2007-08-02 04:42:47 · 3 answers · asked by mike3452 2 in Computers & Internet Computer Networking

Just to explain further, as I notice from the answer I have received that perhaps my question wasn't understood. I do not want to force the users to change their configuration to use my server. Rather, I want to to allow them to keep the configuration they currently have, but while the client thinks they are connection to some other mail server, they are really using mine. I suppose this requires some sort of "NAT"-like behavior in which my gateway will pretend to the client that it is the remote server. As I said, I know this can be done as I have seen it in action. I just don't know *how* to do it.

2007-08-02 19:47:40 · update #1

3 answers

Actually I think what you are looking for is an SMTP proxy for your visitors.

This may help
http://www.unixcities.com/pop3-and-smtp-proxy/index.html

There are some routers with this built in to them designed for "hot spots" which intercept the outbound mail and then send mail as a particular username password from your local system.

If haven't tried it in postfix, but I believe you can set it to accept all LOCAL addresses using iptables and forward those regaurdless of username/password. You only want LOCAL addresses to be relayed but not any internet addresses.

2007-08-07 01:22:30 · answer #1 · answered by Tracy L 7 · 0 0

It sounds like you want to redirect all outbound port 25 connections to your mail server.

So if they try to connect to bigmailprovider:25 your firewall will transparently redirect them to yourmailbox:25.

You need to read up on the iptables/ipchains whatever firewalling software you are using to set up a rule that will basically say "all outbound TCP port 25 connections REDIRECT to ourmailbox port 25".

This will do the redirecting. Now whether or not postfix is cool with random connections attempting to auth them with passwords you won't know is another.

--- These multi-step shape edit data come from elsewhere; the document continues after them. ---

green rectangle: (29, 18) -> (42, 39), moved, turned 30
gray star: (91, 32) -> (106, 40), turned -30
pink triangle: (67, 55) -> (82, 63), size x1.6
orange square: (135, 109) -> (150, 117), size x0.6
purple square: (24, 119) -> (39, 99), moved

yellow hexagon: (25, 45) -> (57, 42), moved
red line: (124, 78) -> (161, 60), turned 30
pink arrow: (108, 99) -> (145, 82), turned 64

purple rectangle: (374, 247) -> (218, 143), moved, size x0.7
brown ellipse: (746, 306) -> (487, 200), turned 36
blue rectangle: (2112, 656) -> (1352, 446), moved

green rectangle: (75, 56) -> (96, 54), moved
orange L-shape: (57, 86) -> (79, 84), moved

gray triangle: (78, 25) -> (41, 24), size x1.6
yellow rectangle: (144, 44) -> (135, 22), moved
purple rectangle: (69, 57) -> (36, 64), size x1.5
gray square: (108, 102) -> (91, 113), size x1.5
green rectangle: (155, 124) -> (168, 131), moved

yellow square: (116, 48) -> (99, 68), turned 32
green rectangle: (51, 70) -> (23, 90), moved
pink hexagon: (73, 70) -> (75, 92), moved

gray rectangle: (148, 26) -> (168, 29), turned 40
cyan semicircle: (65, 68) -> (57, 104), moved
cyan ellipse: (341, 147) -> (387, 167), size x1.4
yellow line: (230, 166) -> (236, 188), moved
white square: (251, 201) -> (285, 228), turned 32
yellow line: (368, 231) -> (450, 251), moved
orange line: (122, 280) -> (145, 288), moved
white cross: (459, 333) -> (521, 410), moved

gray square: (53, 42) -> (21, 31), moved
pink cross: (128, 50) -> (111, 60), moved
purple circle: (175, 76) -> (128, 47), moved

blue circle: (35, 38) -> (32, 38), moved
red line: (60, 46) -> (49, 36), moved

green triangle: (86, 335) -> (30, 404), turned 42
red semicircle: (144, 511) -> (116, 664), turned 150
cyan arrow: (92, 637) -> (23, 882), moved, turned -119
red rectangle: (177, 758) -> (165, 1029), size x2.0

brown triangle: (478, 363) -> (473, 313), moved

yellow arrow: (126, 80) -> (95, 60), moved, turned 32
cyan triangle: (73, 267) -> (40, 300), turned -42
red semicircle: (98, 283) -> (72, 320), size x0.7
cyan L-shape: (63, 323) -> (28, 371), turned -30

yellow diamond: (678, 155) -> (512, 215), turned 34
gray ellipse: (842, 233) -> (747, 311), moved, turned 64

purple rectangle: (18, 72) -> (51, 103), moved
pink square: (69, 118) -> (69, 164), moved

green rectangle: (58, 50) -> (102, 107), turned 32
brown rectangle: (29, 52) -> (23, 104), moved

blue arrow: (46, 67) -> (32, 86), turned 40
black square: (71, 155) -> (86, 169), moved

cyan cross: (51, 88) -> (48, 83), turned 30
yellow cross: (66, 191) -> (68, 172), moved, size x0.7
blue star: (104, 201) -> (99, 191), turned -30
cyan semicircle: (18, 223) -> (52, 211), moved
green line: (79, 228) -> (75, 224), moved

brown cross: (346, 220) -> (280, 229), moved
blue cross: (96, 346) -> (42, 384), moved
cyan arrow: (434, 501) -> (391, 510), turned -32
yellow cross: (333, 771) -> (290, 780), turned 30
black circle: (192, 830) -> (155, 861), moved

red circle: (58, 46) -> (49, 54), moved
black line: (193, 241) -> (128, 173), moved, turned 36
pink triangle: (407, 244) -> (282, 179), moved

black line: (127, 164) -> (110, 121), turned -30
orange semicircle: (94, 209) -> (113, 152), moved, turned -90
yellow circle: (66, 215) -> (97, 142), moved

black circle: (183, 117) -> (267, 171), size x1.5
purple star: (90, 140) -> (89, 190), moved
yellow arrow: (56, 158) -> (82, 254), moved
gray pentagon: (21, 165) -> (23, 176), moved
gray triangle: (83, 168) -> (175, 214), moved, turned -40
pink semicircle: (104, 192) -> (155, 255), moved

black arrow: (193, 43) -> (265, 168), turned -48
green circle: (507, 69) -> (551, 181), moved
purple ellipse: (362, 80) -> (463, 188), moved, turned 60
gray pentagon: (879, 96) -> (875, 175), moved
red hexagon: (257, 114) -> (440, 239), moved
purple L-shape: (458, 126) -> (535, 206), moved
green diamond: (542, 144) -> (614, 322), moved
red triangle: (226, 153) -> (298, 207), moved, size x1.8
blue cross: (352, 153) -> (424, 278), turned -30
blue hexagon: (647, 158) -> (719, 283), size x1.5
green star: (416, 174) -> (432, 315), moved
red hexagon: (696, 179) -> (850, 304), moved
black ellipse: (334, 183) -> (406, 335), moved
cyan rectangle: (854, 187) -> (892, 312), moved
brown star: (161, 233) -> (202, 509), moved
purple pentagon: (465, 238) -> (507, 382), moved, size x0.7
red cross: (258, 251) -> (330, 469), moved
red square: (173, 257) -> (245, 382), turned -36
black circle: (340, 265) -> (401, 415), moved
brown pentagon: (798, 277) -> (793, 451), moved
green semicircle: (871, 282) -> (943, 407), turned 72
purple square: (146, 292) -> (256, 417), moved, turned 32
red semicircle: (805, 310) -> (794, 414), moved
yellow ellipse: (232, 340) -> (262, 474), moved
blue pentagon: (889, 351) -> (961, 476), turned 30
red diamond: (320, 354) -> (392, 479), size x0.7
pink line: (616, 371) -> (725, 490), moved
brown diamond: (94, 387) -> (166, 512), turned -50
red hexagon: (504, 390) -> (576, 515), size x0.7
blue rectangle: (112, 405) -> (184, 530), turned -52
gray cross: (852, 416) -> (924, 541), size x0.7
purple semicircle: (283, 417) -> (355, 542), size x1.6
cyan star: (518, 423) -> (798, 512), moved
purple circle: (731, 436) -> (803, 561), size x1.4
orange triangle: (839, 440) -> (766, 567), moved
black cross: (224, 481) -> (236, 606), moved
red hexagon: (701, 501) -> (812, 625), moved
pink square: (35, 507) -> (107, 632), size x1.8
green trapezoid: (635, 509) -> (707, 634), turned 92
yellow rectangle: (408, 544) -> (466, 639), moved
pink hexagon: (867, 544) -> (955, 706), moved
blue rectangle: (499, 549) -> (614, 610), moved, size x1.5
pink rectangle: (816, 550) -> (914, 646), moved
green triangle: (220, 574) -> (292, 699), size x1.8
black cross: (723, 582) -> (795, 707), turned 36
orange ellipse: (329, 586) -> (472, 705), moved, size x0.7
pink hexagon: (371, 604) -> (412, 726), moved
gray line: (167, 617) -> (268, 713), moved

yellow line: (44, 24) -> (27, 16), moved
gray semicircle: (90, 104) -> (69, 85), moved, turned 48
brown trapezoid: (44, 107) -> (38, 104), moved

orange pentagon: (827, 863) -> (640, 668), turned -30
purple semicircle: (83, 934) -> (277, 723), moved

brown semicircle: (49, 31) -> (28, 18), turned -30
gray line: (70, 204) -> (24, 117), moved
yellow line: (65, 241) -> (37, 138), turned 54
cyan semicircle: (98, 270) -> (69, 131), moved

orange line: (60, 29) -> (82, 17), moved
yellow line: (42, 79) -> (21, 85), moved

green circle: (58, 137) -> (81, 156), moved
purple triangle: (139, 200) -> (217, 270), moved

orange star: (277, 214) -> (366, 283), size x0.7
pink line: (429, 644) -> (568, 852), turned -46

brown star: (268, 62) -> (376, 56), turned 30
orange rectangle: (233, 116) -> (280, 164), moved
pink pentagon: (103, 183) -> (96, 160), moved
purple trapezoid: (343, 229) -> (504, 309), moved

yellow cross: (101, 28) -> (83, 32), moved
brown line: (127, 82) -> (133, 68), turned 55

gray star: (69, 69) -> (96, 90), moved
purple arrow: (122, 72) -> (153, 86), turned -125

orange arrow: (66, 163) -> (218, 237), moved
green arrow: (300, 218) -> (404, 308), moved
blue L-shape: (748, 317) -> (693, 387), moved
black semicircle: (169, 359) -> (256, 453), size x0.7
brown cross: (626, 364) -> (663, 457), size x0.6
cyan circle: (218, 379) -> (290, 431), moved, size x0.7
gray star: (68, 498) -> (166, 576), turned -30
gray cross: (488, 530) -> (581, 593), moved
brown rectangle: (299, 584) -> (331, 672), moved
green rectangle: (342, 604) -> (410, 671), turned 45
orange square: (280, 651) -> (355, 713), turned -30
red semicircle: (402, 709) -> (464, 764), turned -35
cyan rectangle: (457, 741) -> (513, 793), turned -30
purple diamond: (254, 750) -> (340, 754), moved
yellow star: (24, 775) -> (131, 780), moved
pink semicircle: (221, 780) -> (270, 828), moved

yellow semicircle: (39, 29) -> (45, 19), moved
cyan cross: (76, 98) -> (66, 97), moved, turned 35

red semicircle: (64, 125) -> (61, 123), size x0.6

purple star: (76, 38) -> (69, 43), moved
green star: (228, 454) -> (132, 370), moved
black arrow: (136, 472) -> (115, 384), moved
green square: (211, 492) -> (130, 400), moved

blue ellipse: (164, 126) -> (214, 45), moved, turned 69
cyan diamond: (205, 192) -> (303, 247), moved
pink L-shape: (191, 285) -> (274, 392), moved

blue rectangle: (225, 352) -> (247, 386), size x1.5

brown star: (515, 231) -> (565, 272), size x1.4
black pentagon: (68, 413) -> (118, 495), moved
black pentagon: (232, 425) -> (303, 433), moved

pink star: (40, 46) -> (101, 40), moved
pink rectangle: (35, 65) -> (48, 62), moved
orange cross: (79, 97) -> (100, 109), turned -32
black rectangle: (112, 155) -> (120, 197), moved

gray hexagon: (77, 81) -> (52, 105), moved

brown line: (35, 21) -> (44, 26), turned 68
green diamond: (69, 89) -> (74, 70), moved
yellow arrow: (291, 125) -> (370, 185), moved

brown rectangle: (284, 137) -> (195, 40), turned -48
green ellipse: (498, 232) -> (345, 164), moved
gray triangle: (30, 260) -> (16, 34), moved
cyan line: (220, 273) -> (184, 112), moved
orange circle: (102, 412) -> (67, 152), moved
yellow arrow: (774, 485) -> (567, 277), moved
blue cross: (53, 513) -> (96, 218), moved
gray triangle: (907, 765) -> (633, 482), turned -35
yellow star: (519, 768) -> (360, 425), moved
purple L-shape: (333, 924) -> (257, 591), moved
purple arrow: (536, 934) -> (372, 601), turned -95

2007-08-08 15:14:10 · answer #2 · answered by B.F.Skinner Has Eaten My Dinner 3 · 0 0

you can't force them to use yours, if they have an outbound SMTP server st such as smtp.myserver.com thats what their client will try to use. It will resolve that host name and try to connect to that IP on port 25. You can however block them from using anything but yours. you can do that with a firewall or router filters on some routers by only allowing your mail server to send on port 25 so they have to send to your server. which means they need to change their outbound server in their client.